---------- RECORDS SUPPLIED

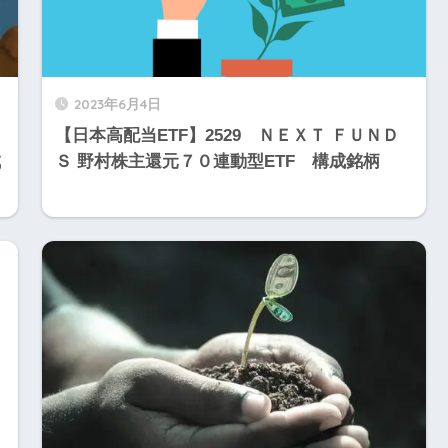
2023年6月4日
【日本高配当ETF】2529 ＮＥＸＴ ＦＵＮＤ
成
Ｓ 野村株主還元７０連動型ETF 構成銘柄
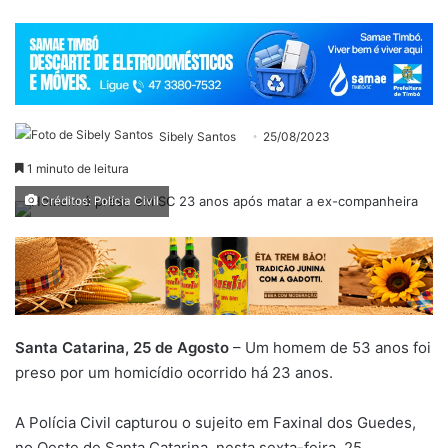
Sibely Santos
25/08/2023
1 minuto de leitura
Créditos: Polícia Civil
Santa Catarina, 25 de Agosto
– Um homem de 53 anos foi
preso por um homicídio ocorrido há 23 anos.
A Polícia Civil capturou o sujeito em Faxinal dos Guedes,
no Oeste de Santa Catarina, nesta sexta-feira, 25.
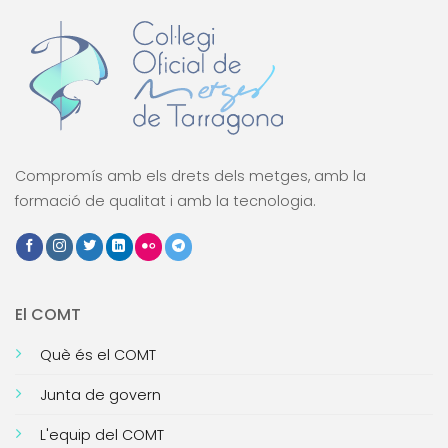
Compromís amb els drets dels metges, amb la
formació de qualitat i amb la tecnologia.
El COMT
Què és el COMT
Junta de govern
L'equip del COMT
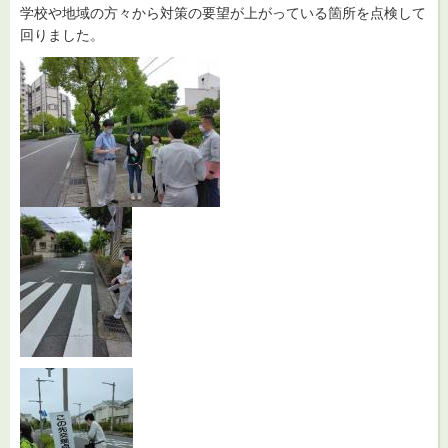
学校や地域の方々から対策の要望が上がっている箇所を点検して
回りました。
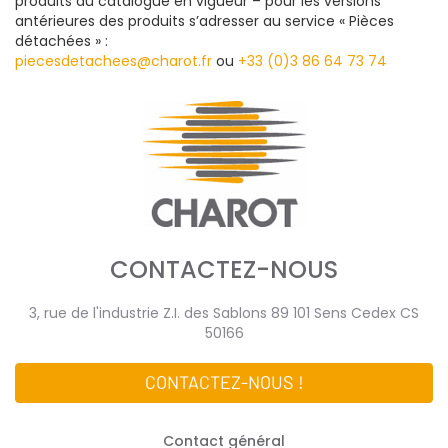
produits au catalogue en vigueur – pour les versions
antérieures des produits s’adresser au service « Pièces
détachées » :
piecesdetachees@charot.fr
ou
+33 (0)3 86 64 73 74
CONTACTEZ-NOUS
3, rue de l'industrie Z.I. des Sablons 89 101 Sens Cedex CS
50166
CONTACTEZ-NOUS !
Contact général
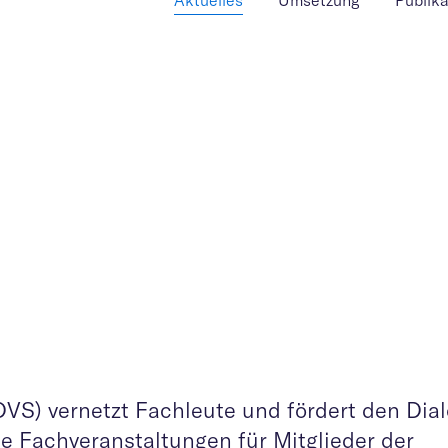
Aktuelles
Umsetzung
Publik
DVS) vernetzt Fachleute und fördert den Dial
e Fachveranstaltungen für Mitglieder der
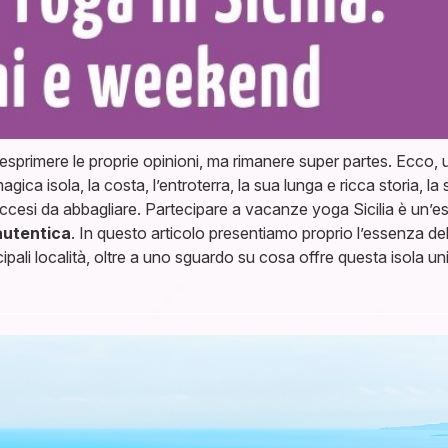
esprimere le proprie opinioni, ma rimanere super partes. Ecco, u
ica isola, la costa, l’entroterra, la sua lunga e ricca storia, la 
 e accesi da abbagliare. Partecipare a vacanze yoga Sicilia è un
 autentica
. In questo articolo presentiamo proprio l’essenza de
ipali località, oltre a uno sguardo su cosa offre questa isola 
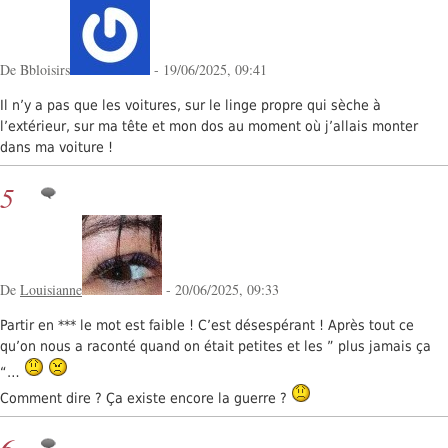
De Bbloisirs
- 19/06/2025, 09:41
Il n’y a pas que les voitures, sur le linge propre qui sèche à
l’extérieur, sur ma tête et mon dos au moment où j’allais monter
dans ma voiture !
5
De
Louisianne
- 20/06/2025, 09:33
Partir en *** le mot est faible ! C’est désespérant ! Après tout ce
qu’on nous a raconté quand on était petites et les ” plus jamais ça
“…
Comment dire ? Ça existe encore la guerre ?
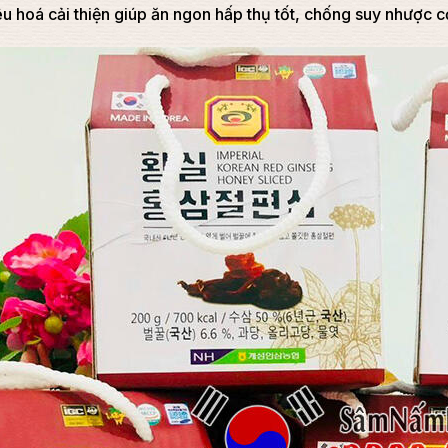
êu hoá cải thiện giúp ăn ngon hấp thụ tốt, chống suy nhược c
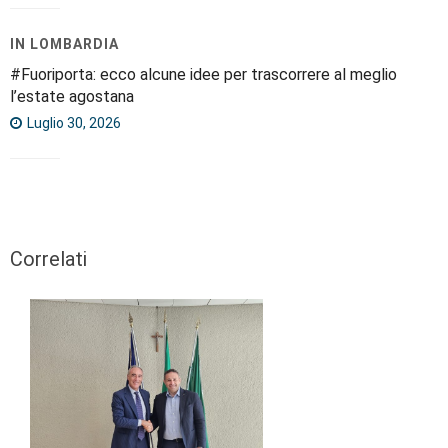
IN LOMBARDIA
#Fuoriporta: ecco alcune idee per trascorrere al meglio
l’estate agostana
Luglio 30, 2026
Correlati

--------------------

INSTRUCTIONS TO FOLLOW - All lines of the records above that carry the word "Polícia" should be listed.

WRITTEN ANSWER -
Créditos: Polícia Civil
A Polícia Civil capturou o sujeito em Faxinal dos Guedes,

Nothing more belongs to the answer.